MT Reaches Human Quality? Maybe, If You Squint Really Hard

21Mar

MT Reaches Human Quality? Maybe, If You Squint Really Hard

Microsoft decided to up its public relations game around machine translation. A recent blog post trumpeted that the company’s neural machine translation (NMT) system has reached parity with human translators for Chinese-English news text.

Predictably, mainstream tech news turned the news into a general claim about MT now being as good as human translation. It’s hard to blame Microsoft for wanting to make strides in an MT PR war dominated by its competitors – and the research paper with the actual findings is a good deal more careful than the news media in how it states the findings. But are we really at the point where machines are just as good as humans in translating global content, at least from Chinese to English?

There is good reason to be skeptical, and attendees at the AMTA conference in Boston learned why. Google’s Macduff Hughes discussed problems in MT quality assessment in his keynote addressing why MT needs to move beyond sentences. Although he focused on his company’s software, his comments apply equally to Microsoft’s blog post. His criticism falls into three general categories:

MT quality assessment focuses on sentences in isolation. Evaluators may see the Spanish “Fue a la tienda” translated into English as “He went to the store.” They will evaluate this as a good translation, but it could be wrong in context – “fue” could mean that “he,” “she,” or “it” went to the store. Even the best MT systems make such mistakes, a fact that is hidden in sentence-by-sentence versus in-context evaluations.
Dubious human translations are not a good standard. When linguists are paid by the word for reference translations, they know that their translations will not be rejected. Thus, they have a strong incentive to produce high-volume, low-grade translation. CSA Research’s examinations of so-called “gold standard” reference translations used in previous years’ WMT test sets – for example, Microsoft used the 2017 version – has revealed that such problems are pervasive. Thus, instead of saying that NMT output rivals that of humans, we could conclude conversely that that NMT performs like bad human translators.
MT lives and dies by statistics. Engines cannot handle issues such as supplying appropriate verb tenses when coming from languages – for example, Chinese – that lack grammatical tense. Although the translations they generate may be adequate in a sentence-by-sentence mode, a full translation will highlight things that they get wrong.
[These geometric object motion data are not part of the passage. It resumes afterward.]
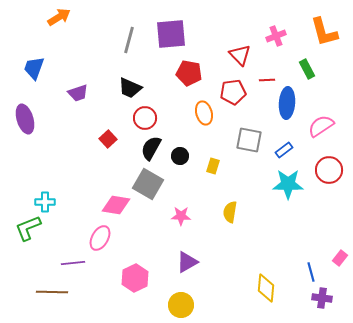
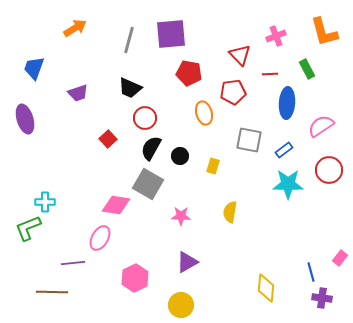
orange arrow at (59, 17): moved 16 px right, 11 px down
red line at (267, 80): moved 3 px right, 6 px up
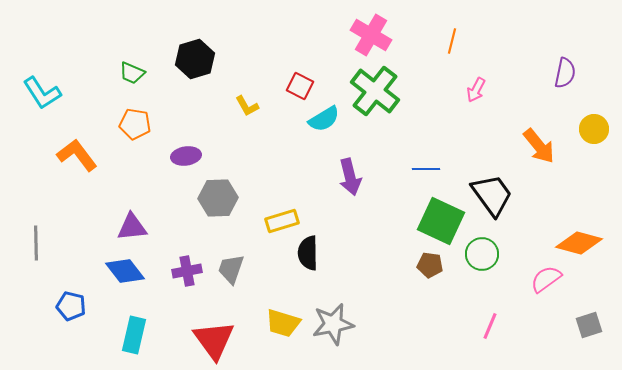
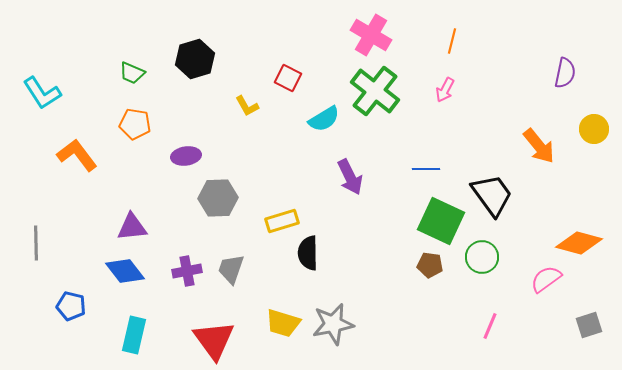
red square: moved 12 px left, 8 px up
pink arrow: moved 31 px left
purple arrow: rotated 12 degrees counterclockwise
green circle: moved 3 px down
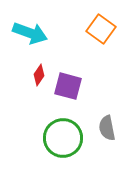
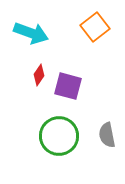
orange square: moved 6 px left, 2 px up; rotated 16 degrees clockwise
cyan arrow: moved 1 px right
gray semicircle: moved 7 px down
green circle: moved 4 px left, 2 px up
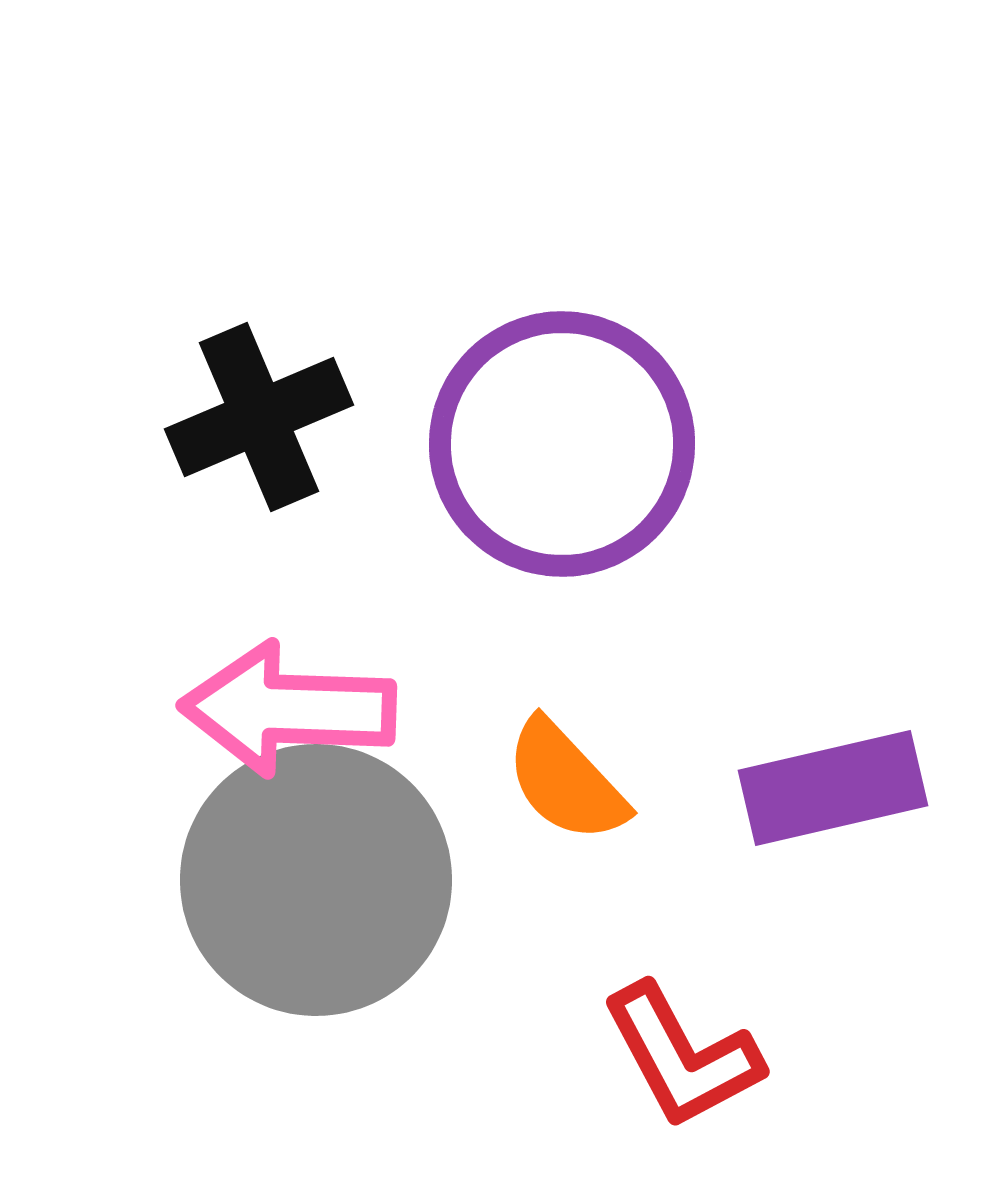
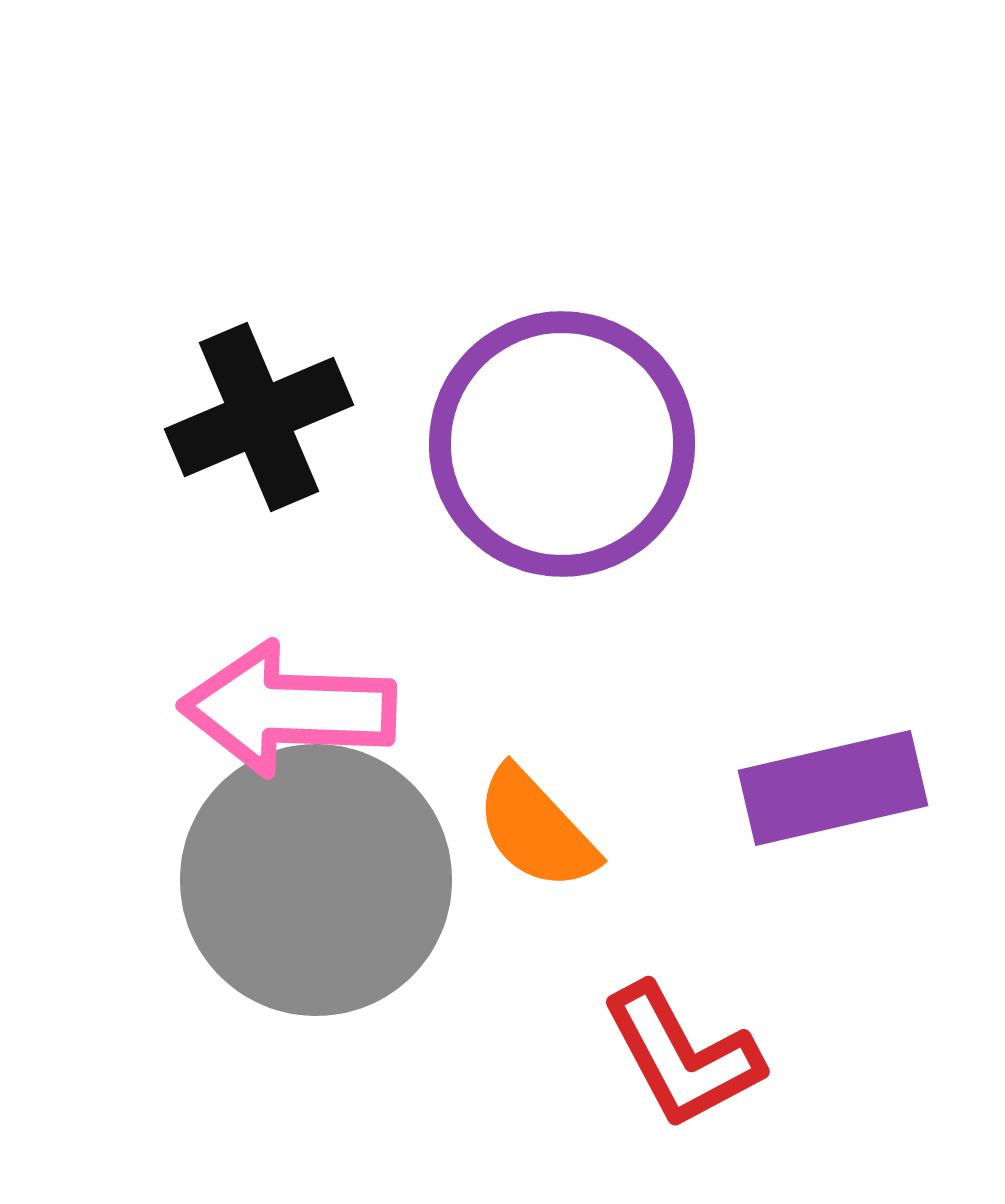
orange semicircle: moved 30 px left, 48 px down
For example, Google Translate– based on statistical data – equates doctors and engineers with men and depicts nurses and teachers as women, even if the context makes it clear that the opposite is true in a specific case.

Taken together, these criticisms should temper any overly optimistic interpretation of the results of sentence-level MT evaluations carried out in an artificial online environment. Sadly, such claims may also distract from the very real progress Microsoft has made when they lead skeptics to throw the baby out with the bath water and believers to make unrealistic claims.

The accurate claim would be that MT is now “at parity” with poor-quality human translation when evaluated under a set of highly artificial conditions. But an article titled “New Study Shows That MT Isn’t Terrible” would not generate the attention Microsoft wanted, although the few people who chose to read it would learn that the gap between human and machine translation still exists and that flesh-and-blood linguists won’t lose their jobs any time soon.

Human translators and MT engines have complementary skill sets: Hughes’ keynote showed that machines perform well on tedious and repetitive tasks because they never get bored. On the other hand, humans perform better on challenging and interesting tasks where the machines’ linguistic algorithms break down. Combining the two to leverage both their strengths – the hybrid approach we call augmented translation – will always provide results superior to either humans or machines acting alone.

As MT – along with automated content enrichment, lights-out project management, and improved terminology management and translation memory – moves forward, the balance will shift: Volumes will grow inexorably, humans will perform the high-value tasks, and machines will execute the repetitive things they can handle well. CSA Research predicts that demand for human translation will continue growing.

As we expressed it a few years ago, the only translators who need to worry about machine translation are those who translate like machines. Nothing since then has changed the equation. The machines may be getting better, but – hyperbolic PR claims notwithstanding – they are not about to replace good translators.